A corneal stromal dissection was performed in rabbits. Treatment groups received topical 44-mer, 34-mer, or full PEDF plus DHA. Corneal sensitivity and Schirmer's test were performed weekly. Rabbits were euthanized at 2 and 4 days and 8 weeks. Two- and 4-day samples were stained for neutrophils and CD11b+ cells. Corneal nerves were stained with βIII tubulin and calcitonin gene-related peptide (CGRP) antibodies in specimens collected at 8 weeks. Subepithelial nerve plexus density was calculated. A PEDF-receptor (PEDF-R) was analyzed in rabbit corneal epithelial cells (RCEC) by Western blot and immunofluorescence.

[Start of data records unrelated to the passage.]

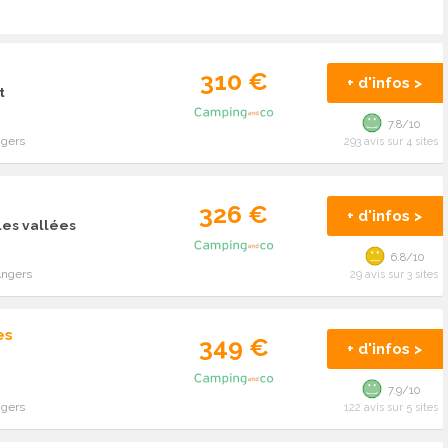
310 €
+ d'infos >
t
7.8/10
ngers
293 avis sur 4 sites
326 €
+ d'infos >
les vallées
6.8/10
Angers
29 avis sur 3 sites
es
349 €
+ d'infos >
7.9/10
ngers
122 avis sur 5 sites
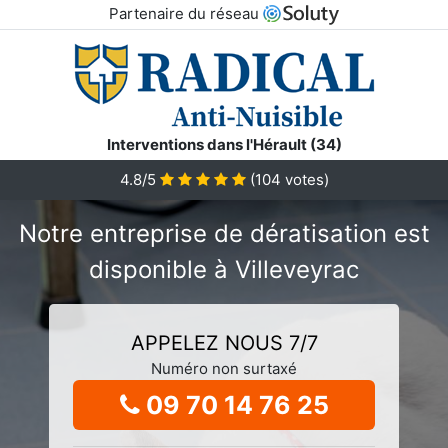
Partenaire du réseau
Interventions dans l'Hérault (34)
4.8/5
(
104
votes)
Notre entreprise de dératisation est
disponible à Villeveyrac
APPELEZ NOUS 7/7
Numéro non surtaxé
09 70 14 76 25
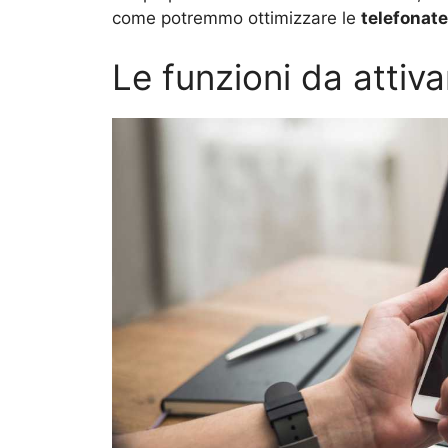
come potremmo ottimizzare le
telefonate
Le funzioni da attiva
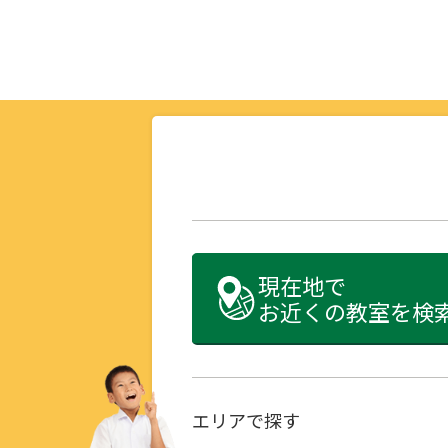
現在地で
お近くの教室を検
エリアで探す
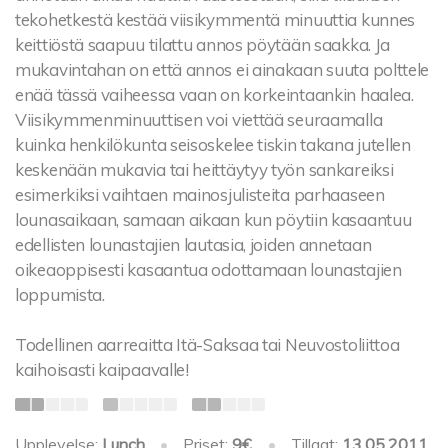
tekohetkestä kestää viisikymmentä minuuttia kunnes
keittiöstä saapuu tilattu annos pöytään saakka. Ja
mukavintahan on että annos ei ainakaan suuta polttele
enää tässä vaiheessa vaan on korkeintaankin haalea.
Viisikymmenminuuttisen voi viettää seuraamalla
kuinka henkilökunta seisoskelee tiskin takana jutellen
keskenään mukavia tai heittäytyy työn sankareiksi
esimerkiksi vaihtaen mainosjulisteita parhaaseen
lounasaikaan, samaan aikaan kun pöytiin kasaantuu
edellisten lounastajien lautasia, joiden annetaan
oikeaoppisesti kasaantua odottamaan lounastajien
loppumista.
Todellinen aarreaitta Itä-Saksaa tai Neuvostoliittoa
kaihoisasti kaipaavalle!
Upplevelse:
Lunch
•
Priset:
9€
•
Tillagt:
13.05.2011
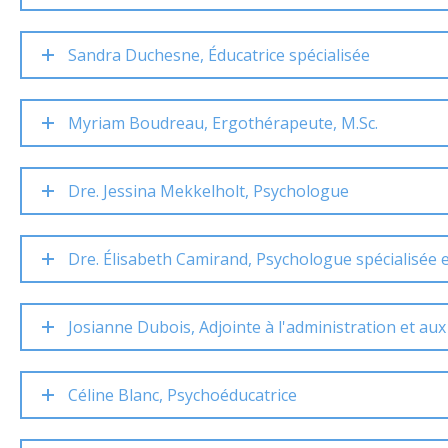
Sandra Duchesne, Éducatrice spécialisée
Myriam Boudreau, Ergothérapeute, M.Sc.
Dre. Jessina Mekkelholt, Psychologue
Dre. Élisabeth Camirand, Psychologue spécialisée 
Josianne Dubois, Adjointe à l'administration et a
Céline Blanc, Psychoéducatrice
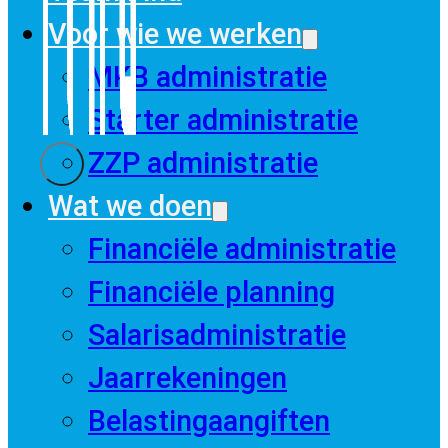
Voor wie we werken
MKB administratie
Starter administratie
ZZP administratie
Wat we doen
Financiële administratie
Financiële planning
Salarisadministratie
Jaarrekeningen
Belastingaangiften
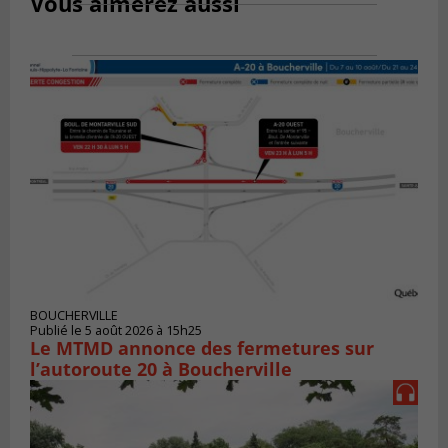
Vous aimerez aussi
BOUCHERVILLE
Publié le 5 août 2026 à 15h25
Le MTMD annonce des fermetures sur
l’autoroute 20 à Boucherville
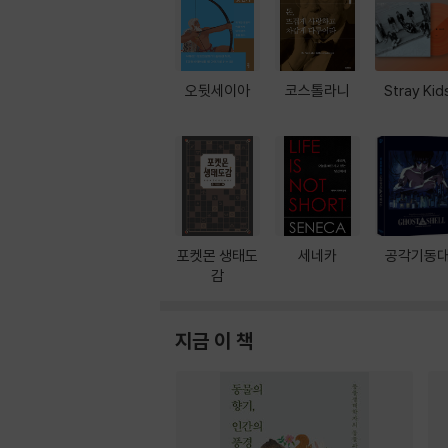
오뒷세이아
코스톨라니
Stray Kid
포켓몬 생태도
세네카
공각기동
감
지금 이 책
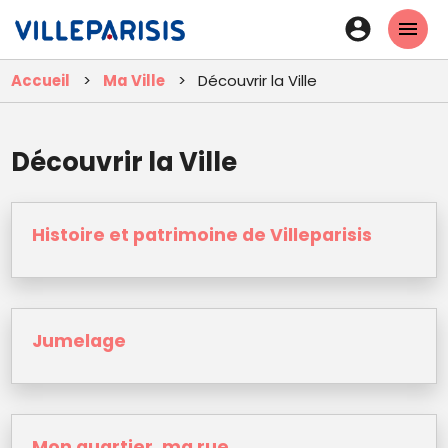
Aller
En-
au
tête
contenu
Accueil
Ma Ville
Découvrir la Ville
principal
-
Connexi
Découvrir la Ville
Histoire et patrimoine de Villeparisis
Jumelage
Mon quartier, ma rue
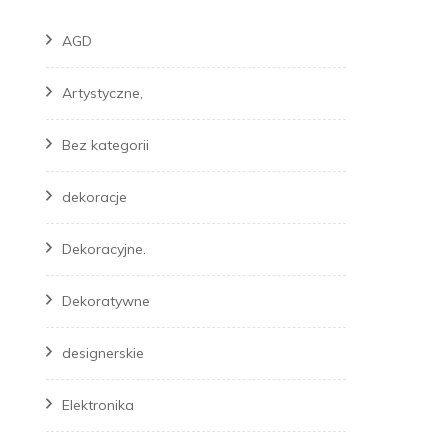
AGD
Artystyczne,
Bez kategorii
dekoracje
Dekoracyjne.
Dekoratywne
designerskie
Elektronika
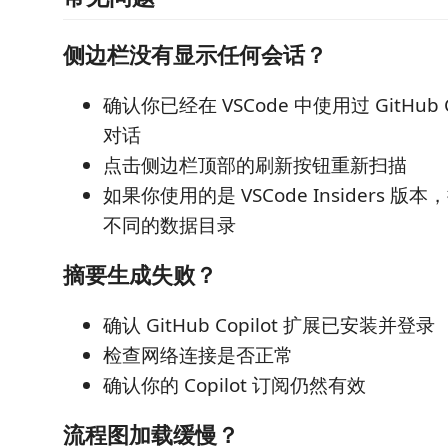
侧边栏没有显示任何会话？
确认你已经在 VSCode 中使用过 GitHub Co
对话
点击侧边栏顶部的刷新按钮重新扫描
如果你使用的是 VSCode Insiders 
不同的数据目录
摘要生成失败？
确认 GitHub Copilot 扩展已安装并登录
检查网络连接是否正常
确认你的 Copilot 订阅仍然有效
流程图加载缓慢？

Infiltration of CD11b+cells and neutrophils was reduced by treatment with 44-mer PEDF+DHA. A 3-fold increase in subepithelial corneal nerves and CGRP-positive nerves was found in the 44-mer PEDF+DHA-treated group compared with the 34-mer PEDF+DHA- and vehicle-treated groups. There was a 75% recovery of corneal sensitivity by week 7, and Schirmer's test reached control values in the 44-mer PEDF+DHA-treated corneas at 7 weeks. A PEDF-R protein with homology to calcium-independent phospholipase A2ς was expressed in RCEC.
The 44-mer PEDF+DHA, but not the 34-mer PEDF+DHA, promotes functional regeneration of damaged corneal nerves. Forty four–mer PEDF, by activating a corneal epithelial receptor, in conjunction with DHA could be a novel therapeutic agent for the treatment of neurotrophic keratitis and dry eye that develops as a result of corneal nerve damage.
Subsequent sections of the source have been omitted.